■ Work required:
Give back a single figure: the number of lines in the entries below that contain "Hotstar".

■ Dataset entries:
____

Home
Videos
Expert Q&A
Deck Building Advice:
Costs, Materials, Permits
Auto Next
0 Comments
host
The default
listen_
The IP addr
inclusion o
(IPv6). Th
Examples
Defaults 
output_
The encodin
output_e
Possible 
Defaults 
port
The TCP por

____

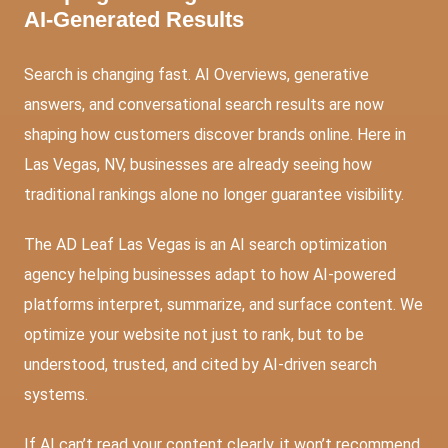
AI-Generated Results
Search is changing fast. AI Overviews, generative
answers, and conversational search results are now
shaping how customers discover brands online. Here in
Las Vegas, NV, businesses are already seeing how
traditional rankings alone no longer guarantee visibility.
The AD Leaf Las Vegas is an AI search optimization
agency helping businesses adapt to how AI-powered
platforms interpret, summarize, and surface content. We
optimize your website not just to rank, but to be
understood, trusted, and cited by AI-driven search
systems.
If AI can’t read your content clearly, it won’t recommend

____

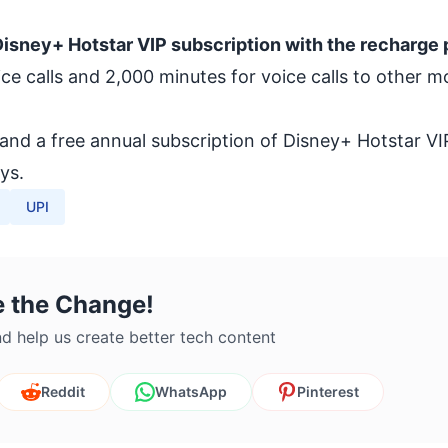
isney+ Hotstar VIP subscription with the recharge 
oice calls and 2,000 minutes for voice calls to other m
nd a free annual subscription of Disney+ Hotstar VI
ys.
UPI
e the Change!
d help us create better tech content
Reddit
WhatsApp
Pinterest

____

■ Solution to this problem:
2